I glanced up at the sky. "The sky's so full of stars, too, and I can see the moon more clearly than I ever have before." I hesitated, then wrote down the thought that had been bothering me before the youkai-calls distracted me. "This almost seems like Japan might have looked a long time ago. Did this 'dream' take me through a time-slip?"

There. I'd written it down. I'd successfully raised the possibility.

"Am I in a closed timelike curve? Was Hawking's reversibility of the arrow of time actually true?" I stared at what I'd written for a moment, then added, "Am I completely mixing up physics terms?" Then I wrote, "I'll have to ask Renko about that when I wake up" and shoved it back into my purse before I started full-on babbling onto the page.

I stared at the sky, and whispered, "Magic is real."

Renko had been right. Even though we knew that our powers weren't mundane in a literal sense, we still hadn't taken them seriously. I mean, yes, I'd had a history of strange dreams, and we both had uncommonly strong spatial awareness in our own ways, but the entire rest of our bodies were in the world of the mundane; in terms of what we'd been doing with our abilities, we'd been acting as though we had a shared passing interest and had both independently come up with the same secret handshake.

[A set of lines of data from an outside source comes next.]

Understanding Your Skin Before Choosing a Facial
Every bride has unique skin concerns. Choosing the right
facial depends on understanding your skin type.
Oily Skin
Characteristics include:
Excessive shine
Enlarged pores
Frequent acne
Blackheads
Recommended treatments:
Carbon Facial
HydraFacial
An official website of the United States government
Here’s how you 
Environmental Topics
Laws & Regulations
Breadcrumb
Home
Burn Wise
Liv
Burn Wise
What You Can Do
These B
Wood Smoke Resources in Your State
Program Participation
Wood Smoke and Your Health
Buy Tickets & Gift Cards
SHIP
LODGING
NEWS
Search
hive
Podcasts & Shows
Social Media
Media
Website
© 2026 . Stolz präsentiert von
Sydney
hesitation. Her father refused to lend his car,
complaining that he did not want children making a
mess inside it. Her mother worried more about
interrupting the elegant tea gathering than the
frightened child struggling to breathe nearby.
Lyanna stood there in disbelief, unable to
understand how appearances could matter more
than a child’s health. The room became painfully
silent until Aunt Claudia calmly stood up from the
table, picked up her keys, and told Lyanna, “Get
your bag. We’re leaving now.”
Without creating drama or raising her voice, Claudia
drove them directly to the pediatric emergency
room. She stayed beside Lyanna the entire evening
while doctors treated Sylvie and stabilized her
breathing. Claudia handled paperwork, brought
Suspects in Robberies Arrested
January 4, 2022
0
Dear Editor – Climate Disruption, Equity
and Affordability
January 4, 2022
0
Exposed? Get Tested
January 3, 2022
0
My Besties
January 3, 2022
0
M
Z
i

Great-Auntie Sumireko's stories? Just tall tales for the sake of passing on a weird "legacy."

But here I was, with my disembodied spirit wandering through a forest which apparently actually existed somewhere, hearing the cries of monsters in the distance, and going over all the evidence that I'd inadvertently traveled through time.

If this had been one of my usual otherworldly dreams, I would have woken up in surprise by now. The problem was, this was technically an ordinary otherworld-dream.

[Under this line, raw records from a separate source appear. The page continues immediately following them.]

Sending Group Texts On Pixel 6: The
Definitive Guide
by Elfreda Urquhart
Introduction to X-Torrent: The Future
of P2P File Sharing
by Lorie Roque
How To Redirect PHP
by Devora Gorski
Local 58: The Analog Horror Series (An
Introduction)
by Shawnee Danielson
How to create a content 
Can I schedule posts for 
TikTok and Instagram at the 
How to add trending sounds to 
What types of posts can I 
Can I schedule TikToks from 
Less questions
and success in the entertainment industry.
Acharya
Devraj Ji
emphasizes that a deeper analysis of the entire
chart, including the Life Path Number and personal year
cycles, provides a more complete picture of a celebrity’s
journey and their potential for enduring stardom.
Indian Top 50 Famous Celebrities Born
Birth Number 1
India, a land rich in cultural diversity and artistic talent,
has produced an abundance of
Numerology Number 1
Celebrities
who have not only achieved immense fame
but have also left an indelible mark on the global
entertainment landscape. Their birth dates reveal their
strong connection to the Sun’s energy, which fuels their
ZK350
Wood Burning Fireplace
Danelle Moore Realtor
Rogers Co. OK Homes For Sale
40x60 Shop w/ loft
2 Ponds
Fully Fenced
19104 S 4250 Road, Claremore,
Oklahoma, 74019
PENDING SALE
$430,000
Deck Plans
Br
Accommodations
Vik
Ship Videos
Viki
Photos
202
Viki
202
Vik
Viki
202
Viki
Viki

Oh ... and then I had a sudden insight about why I could never remember anything when I was woken up suddenly: it was because the "consciousness" that was doing the remembering had to return to my body in a hurry, and wasn't properly settling in. I had a feeling that wouldn't be a problem while I was lucid, though; my dream-self was already too "connected" with my waking-self.

In any event, Sumireko's stories were still too strange to take seriously, but the rest of it pointed to one conclusion.

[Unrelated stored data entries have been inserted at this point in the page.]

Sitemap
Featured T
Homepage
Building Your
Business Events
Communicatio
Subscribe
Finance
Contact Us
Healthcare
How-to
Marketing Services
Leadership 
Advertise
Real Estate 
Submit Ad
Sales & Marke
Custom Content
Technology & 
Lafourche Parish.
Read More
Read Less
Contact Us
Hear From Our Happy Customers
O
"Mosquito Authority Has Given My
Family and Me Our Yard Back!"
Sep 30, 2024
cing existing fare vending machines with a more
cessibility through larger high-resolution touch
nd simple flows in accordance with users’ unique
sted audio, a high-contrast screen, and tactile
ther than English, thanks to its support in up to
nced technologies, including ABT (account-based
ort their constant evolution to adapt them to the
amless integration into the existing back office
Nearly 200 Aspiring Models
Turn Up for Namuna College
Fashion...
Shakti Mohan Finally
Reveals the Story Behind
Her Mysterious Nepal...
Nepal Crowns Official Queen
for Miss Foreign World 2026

"Magic is real," I whispered again.

The real "rationality" was the existence of the so-called supernatural. The real "fantasy" was the idea that humans had the slightest hope of understanding the universe.

I sighed, wondering how the hell I was going to convey all this to Renko. I wondered how easy it would be for me to just get back to university life; was that even possible anymore? I felt like I'd discovered fire, and then realized that I might accidentally burn down the forest.

I shook my head, and got to my feet. Well, even if a large part of the body of scientific knowledge was wrong, I could still follow the scientific method. Hell, I was going to be a psychologist, my chosen field of study would be completely unchanged even if the discovery of magic tore physics apart. The only thing to do was just to keep on keeping on.

I heard a third youkai-cry from the distance. I spared a moment to write, "I should keep wandering, the youkai are making this whole outing a lot less fun." I'd probably just wake up if one of them attacked me, but I didn't want to take an chances. I cautiously made my way up the hill to the nearest boundary.

On the other side, I found the fire I'd seen before.